Изменить размер шрифта:

Но вернемся в Дубулты. Мы сидим в холле, на столе коробка конфет и бутылка принесенного Цезарем ликера шартрез. «Налейте ей, — говорит Таня, — пусть попробует. А то она у нас совсем салага. Ничего не пробовала, ничего не знает». Мне налили жгучую жидкость. Я сделала два глотка и задохнулась. На глаза выступили слезы, я закашлялась.

«Ну и реакция, позавидовать можно», — смеялась Таня, опустошая свою рюмку. «Когда прокашляешься, спой нам. Она потрясающе поет по-английски», — сообщила Таня окружающим. В голове моей шумело, по телу разливалось приятное тепло, мне стало хорошо и страшно. Я поняла, что ступила на путь греха. Heaven, I am in heaven, and my heart beats so that I can hardly speak.[26] Неужели это мой голос? Неужели это я напилась и пою? Таня ликовала: «Браво, браво! Спой еще вот это: Tea for two and two for tea[27]». Утром меня, как всегда, разбудил Танин кашель. Через минуту в дверь постучали. «Не спите? — раздался Танин голос. — Я пришла почитать вам стихи». «Ты что, стихи пишешь? — спросила сонная Ирка. — Не люблю стихов, никогда их не читаю. Прав был Лев Николаевич: стихи сочинять — все равно что приплясывая идти за плугом». «Ну и не слушай. Я ЕЙ почитаю». Таня села на мою кровать и голосом еще более загадочным и хриплым, чем всегда, стала читать стихи про погибшую любовь, про то, как двое, проснувшись, оттолкнулись друг от друга ресницами… «Между прочим, — спросила Ирка, — чем ты, собственно, занимаешься в жизни?»

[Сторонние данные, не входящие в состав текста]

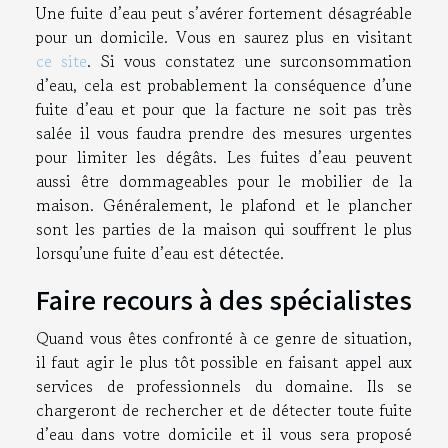
Une fuite d’eau peut s’avérer fortement désagréable
pour un domicile. Vous en saurez plus en visitant
ce site
. Si vous constatez une surconsommation
d’eau, cela est probablement la conséquence d’une
fuite d’eau et pour que la facture ne soit pas très
salée il vous faudra prendre des mesures urgentes
pour limiter les dégâts. Les fuites d’eau peuvent
aussi être dommageables pour le mobilier de la
maison. Généralement, le plafond et le plancher
sont les parties de la maison qui souffrent le plus
lorsqu’une fuite d’eau est détectée.
Faire recours à des spécialistes
Quand vous êtes confronté à ce genre de situation,
il faut agir le plus tôt possible en faisant appel aux
services de professionnels du domaine. Ils se
chargeront de rechercher et de détecter toute fuite
d’eau dans votre domicile et il vous sera proposé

«Живу», — последовал ответ. «А сверх этого?» — не отступала Ирка. «Что бы ты хотела услышать?» — ответила Таня вопросом на вопрос. «Ну ты что, просто мужняя жена или учишься где-нибудь?» Танины губы дрогнули, и после некоторой паузы она отчетливо произнесла: «Я пишу стихи». «И ты считаешь это занятием?» — саркастически спросила Ирка. «Считаю! — с вызовом ответила Таня. — Между прочим, ты слыхала имя моей матери?» «Слыхала. Как не слыхать». — «Ну и что, по-твоему, она делает в жизни?».

«Но ты, кажется, не настолько известна», — иронизировала Ирка. «Она тоже когда-то не была известна». — «А-а-а, ну так бы сразу и сказала: собираюсь стать знаменитой поэтессой». «Брось ты чушь городить!» — неожиданно внятно произнесла Таня. Слушая их спор, я и представить себе не могла, что через каких-нибудь два-три года я тоже начну писать стихи и мои родители будут всерьез обеспокоены тем, что из-за этого химерического занятия я брошу преподавание и окажусь между небом и землей. Я и представить себе не могла, что мой свободномыслящий муж будет терпеливо внушать мне, комплексующей по поводу порочной тяги к сочинительству, не приносящему никакой пользы отчизне, что я имею право писать, имею право…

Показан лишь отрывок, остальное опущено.